The Nagas

Hill Peoples of Northeast India

Project Introduction The Naga Database

published - 'Notes on the Wild Tribes Inhabiting the So-Called Naga Hills, on our North-East Frontier of India', by Col. R.G. Woodthorpe, 1881

caption: tattoos; physique
medium: notes
ethnicgroup: Naked Nagas
production:
person: Woodthorpe/ R.G.
date: 1881
refnum: given at a meeting of the Anthropological Institute, 1881
text: We pass on now to the tribes lying to the north-east of these we have just been considering, and they may be designated as the tribes inhabiting the hills bordering the Sibsagor district. Here we again find several villages similar in every way to their neighbours, yet occupied by naked Nagas, and we find tattooing beginning to appear (72) among the men, though not as yet on the face; only slightly on the arms and breast, a few fine lines running up from the navel and diverging on either side over the breast. The women's legs are tattooed below the knee with a cross gartering, and some have a cross tattooed on their stomachs, the navel being the centre and the arms of the cross all equal, the pattern of each arm being a long narrow oval bordered by two diverging lines four or five inches long. These naked Nagas are, as a rule, fine looking people, fair as to colour, and with some claim to good looks. The men's heads are shaved with the exception of a long tuft from the crown to the forehead, over which it lies. They wear nothing beyond belts of straw very tightly twisted round their waists.
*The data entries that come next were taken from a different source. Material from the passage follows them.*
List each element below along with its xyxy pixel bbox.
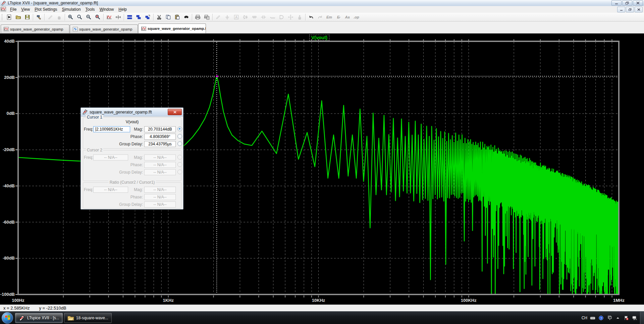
tile-horizontal-icon[interactable] bbox=[125, 13, 134, 21]
tab-strip: square_wave_generator_opampsquare_wave_g… bbox=[0, 21, 644, 34]
tray-window-icon[interactable] bbox=[606, 315, 612, 321]
copy-icon[interactable] bbox=[164, 13, 173, 21]
menu-simulation[interactable]: Simulation bbox=[60, 6, 83, 12]
show-hidden-icons-chevron[interactable] bbox=[615, 315, 621, 321]
cursor-value-field: -- N/A-- bbox=[144, 154, 176, 160]
keyboard-icon[interactable] bbox=[590, 315, 596, 321]
print-preview-icon[interactable] bbox=[202, 13, 211, 21]
window-minimize-button[interactable] bbox=[611, 0, 622, 6]
trace-legend[interactable]: V(vout) bbox=[309, 35, 329, 41]
menu-help[interactable]: Help bbox=[116, 6, 129, 12]
control-panel-icon[interactable] bbox=[34, 13, 43, 21]
cursor-value-field: -- N/A-- bbox=[144, 162, 176, 168]
cursor-radio-selected[interactable] bbox=[177, 127, 182, 131]
text-icon: Aa bbox=[343, 13, 352, 21]
tab-label: square_wave_generator_opamp bbox=[79, 27, 132, 31]
status-bar: x = 2.585KHz y = -22.510dB bbox=[0, 305, 644, 311]
cut-icon[interactable] bbox=[155, 13, 164, 21]
toolbar-separator bbox=[103, 14, 104, 20]
dialog-close-button[interactable] bbox=[168, 109, 182, 115]
phase-label: Phase: bbox=[117, 163, 143, 167]
window-title: LTspice XVII - [square_wave_generator_op… bbox=[8, 1, 98, 5]
drag-icon bbox=[295, 13, 304, 21]
show-desktop-button[interactable] bbox=[640, 312, 644, 324]
menu-view[interactable]: View bbox=[19, 6, 32, 12]
cursor-dialog[interactable]: square_wave_generator_opamp.fft Cursor 1… bbox=[80, 107, 183, 210]
group-ratio-cursor2-cursor1-: Ratio (Cursor2 / Cursor1)Freq:-- N/A--Ma… bbox=[83, 182, 181, 209]
menu-plot-settings[interactable]: Plot Settings bbox=[32, 6, 59, 12]
zoom-in-icon[interactable] bbox=[66, 13, 75, 21]
run-icon[interactable] bbox=[5, 13, 14, 21]
zoom-full-extents-icon[interactable] bbox=[93, 13, 102, 21]
svg-text:20dB: 20dB bbox=[4, 75, 15, 80]
cursor1-signal-name: V(vout) bbox=[83, 120, 181, 124]
taskbar-button-18-square-wave-[interactable]: 18-square-wave... bbox=[64, 313, 112, 323]
toolbar-separator bbox=[124, 14, 124, 20]
menu-window[interactable]: Window bbox=[97, 6, 116, 12]
save-icon[interactable] bbox=[23, 13, 32, 21]
ltspice-app-window: LTspice XVII - [square_wave_generator_op… bbox=[0, 0, 644, 324]
help-icon[interactable]: ? bbox=[598, 315, 604, 321]
toolbar-separator bbox=[192, 14, 192, 20]
svg-text:-100dB: -100dB bbox=[0, 292, 15, 297]
windows-taskbar: LTspice XVII - [s...18-square-wave... CH… bbox=[0, 311, 644, 324]
window-close-button[interactable] bbox=[633, 0, 643, 6]
waveform-pane-icon[interactable] bbox=[105, 13, 114, 21]
cursor-radio-disabled[interactable] bbox=[177, 170, 182, 174]
svg-text:-80dB: -80dB bbox=[3, 256, 15, 261]
zoom-out-icon[interactable] bbox=[84, 13, 93, 21]
undo-icon[interactable] bbox=[307, 13, 316, 21]
taskbar-button-label: LTspice XVII - [s... bbox=[27, 316, 59, 320]
group-cursor-1: Cursor 1V(vout)Freq:2.1009851KHzMag:20.7… bbox=[83, 117, 181, 149]
svg-text:-60dB: -60dB bbox=[3, 220, 15, 225]
tab-2-pane[interactable]: square_wave_generator_opamp bbox=[70, 25, 138, 33]
svg-text:1MHz: 1MHz bbox=[613, 298, 625, 303]
menu-file[interactable]: File bbox=[8, 6, 19, 12]
child-minimize-button[interactable] bbox=[617, 7, 625, 12]
toolbar-separator bbox=[44, 14, 45, 20]
print-icon[interactable] bbox=[193, 13, 202, 21]
spice-directive-icon: .op bbox=[352, 13, 361, 21]
cascade-windows-icon[interactable] bbox=[143, 13, 152, 21]
tab-label: square_wave_generator_opamp bbox=[10, 27, 63, 31]
cursor-radio-unselected[interactable] bbox=[177, 141, 182, 146]
text-caret bbox=[96, 127, 96, 131]
cursor-value-field: -- N/A-- bbox=[144, 169, 176, 175]
move-icon bbox=[286, 13, 295, 21]
taskbar-button-ltspice-xvii-s-[interactable]: LTspice XVII - [s... bbox=[15, 313, 63, 323]
group-cursor-2: Cursor 2Freq:-- N/A--Mag:-- N/A--Phase:-… bbox=[83, 150, 181, 181]
svg-text:0dB: 0dB bbox=[6, 111, 15, 116]
inductor-icon bbox=[268, 13, 277, 21]
schematic-icon bbox=[73, 27, 78, 31]
window-restore-button[interactable] bbox=[622, 0, 632, 6]
action-center-flag-icon[interactable] bbox=[623, 315, 629, 321]
rotate-icon: E̷ bbox=[334, 13, 343, 21]
open-icon[interactable] bbox=[14, 13, 23, 21]
cursor-radio-disabled[interactable] bbox=[177, 162, 182, 167]
tab-3-fft-plot[interactable]: square_wave_generator_opamp.fft bbox=[138, 24, 206, 33]
network-icon[interactable] bbox=[632, 315, 638, 321]
tab-1-pane[interactable]: square_wave_generator_opamp bbox=[1, 25, 69, 33]
toolbar-separator bbox=[65, 14, 65, 20]
cursor-value-field: -- N/A-- bbox=[144, 194, 176, 200]
group-label: Cursor 2 bbox=[86, 148, 103, 152]
tile-vertical-icon[interactable] bbox=[134, 13, 143, 21]
toolbar-grip bbox=[2, 14, 4, 20]
menu-tools[interactable]: Tools bbox=[83, 6, 97, 12]
find-icon[interactable] bbox=[182, 13, 191, 21]
redo-icon bbox=[316, 13, 325, 21]
cursor-radio-unselected[interactable] bbox=[177, 134, 182, 139]
autorange-icon[interactable] bbox=[114, 13, 123, 21]
svg-text:-20dB: -20dB bbox=[3, 147, 15, 152]
child-restore-button[interactable] bbox=[626, 7, 634, 12]
paste-icon[interactable] bbox=[173, 13, 182, 21]
group-label: Cursor 1 bbox=[86, 115, 103, 120]
language-indicator[interactable]: CH bbox=[582, 316, 587, 320]
start-button[interactable] bbox=[2, 312, 13, 324]
cursor-radio-disabled[interactable] bbox=[177, 155, 182, 159]
freq-label: Freq: bbox=[84, 127, 93, 132]
child-close-button[interactable] bbox=[635, 7, 643, 12]
group-label: Ratio (Cursor2 / Cursor1) bbox=[109, 180, 156, 185]
cursor-y-readout: y = -22.510dB bbox=[39, 306, 66, 311]
zoom-back-icon[interactable] bbox=[75, 13, 84, 21]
The women wear a strip of cloth about a foot wide round the hips, the upper part of the body being unclothed like the Garo women; they wear innumerable brass rings on the right arm, and the usual bead and shell necklaces. Both men and women chew pan to a great extent. The neighbouring Nagas differ only from this naked tribe by wearing a small waist cloth or rather flap made of a woody fibre woven into a coarse cloth. A few clothes thrown loosely over the shoulders are, of course, worn in cold weather.